I've been following a Computer Graphics course for a few weeks with an exam coming up, however I've gotten stuck on the topic of index buffers.
I know that a vertex buffer stores all vertices of a mesh. Now suppose we wish to make a cube. This means there are 8 vertices required to construct it. Each vertex is composed of 3 coordinates (x,y,z), thus the vertex buffer will be taking up 3 x 8 = 24 units of space.
I've read that index-buffers store the indices of vertices. So the indices of the vertices of our cube would be 1 to 8. This means 1 triangle takes up 3 units of space.

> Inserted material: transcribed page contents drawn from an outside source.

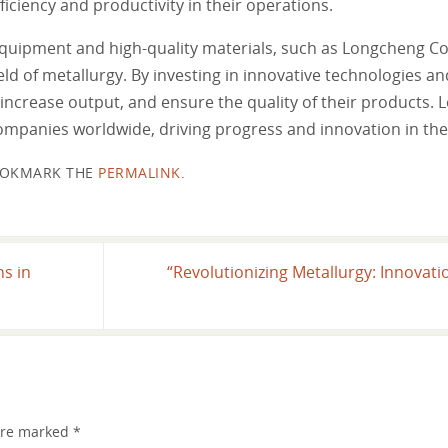
ciency and productivity in their operations.
equipment and high-quality materials, such as Longcheng C
eld of metallurgy. By investing in innovative technologies an
increase output, and ensure the quality of their products.
companies worldwide, driving progress and innovation in the
OKMARK THE
PERMALINK
.
ns in
“Revolutionizing Metallurgy: Innovat
 are marked
*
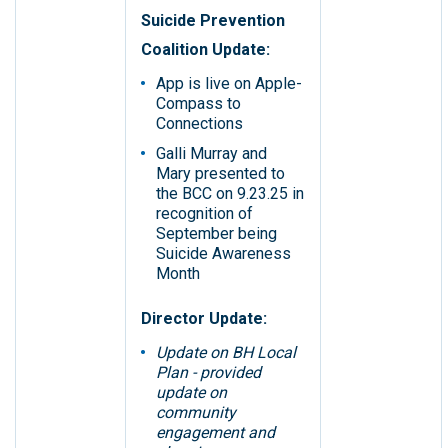
Suicide Prevention
Coalition Update:
App is live on Apple-
Compass to
Connections
Galli Murray and
Mary presented to
the BCC on 9.23.25 in
recognition of
September being
Suicide Awareness
Month
Director Update:
Update on BH Local
Plan - provided
update on
community
engagement and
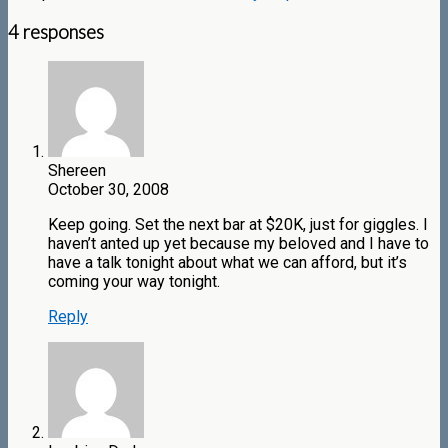
4 responses
Shereen
October 30, 2008
Keep going. Set the next bar at $20K, just for giggles. I
haven’t anted up yet because my beloved and I have to
have a talk tonight about what we can afford, but it’s
coming your way tonight.
Reply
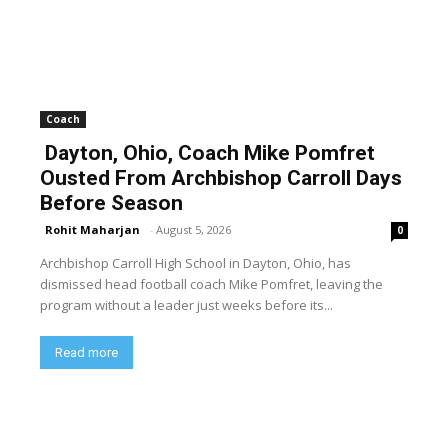
Coach
Dayton, Ohio, Coach Mike Pomfret
Ousted From Archbishop Carroll Days
Before Season
Rohit Maharjan
-
August 5, 2026
0
Archbishop Carroll High School in Dayton, Ohio, has
dismissed head football coach Mike Pomfret, leaving the
program without a leader just weeks before its...
Read more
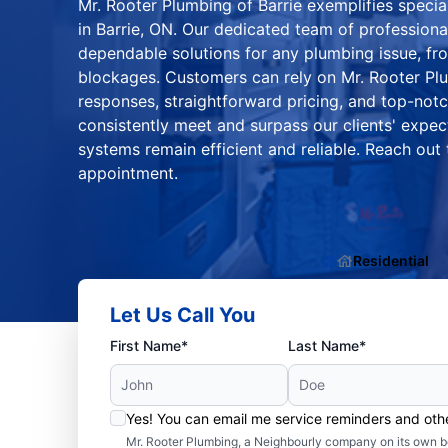
Mr. Rooter Plumbing of Barrie exemplifies specia
in Barrie, ON. Our dedicated team of professiona
dependable solutions for any plumbing issue, fro
blockages. Customers can rely on Mr. Rooter Plu
responses, straightforward pricing, and top-not
consistently meet and surpass our clients' expec
systems remain efficient and reliable. Reach out
appointment.
Residential
Let Us Call You
First Name*
Last Name*
Yes! You can email me service reminders and ot
Mr. Rooter Plumbing, a Neighbourly company on its own be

A question bothering me is: How many units of space would our index-buffer take?
I reason that a cube has 6 faces. Each face is composed of 2 triangles. This means there are 12 triangles, thus the index-buffer would take 3 x 12 = 36 units of space. (I used this site to reach this conclusion: https://msdn.microsoft.com/en-us/library/windows/desktop/bb147325(v=vs.85).aspx). However, my answer sheet claims it is 32.
Normally I wouldn't bother to post on StackOverflow and just ask my teacher, however he is currently on holiday and won't be back until after the exam. Thus, can anyone explain to me how the size of the index-buffer is regulated? (Assume it is the index-buffer used in OpenGL, if that matters).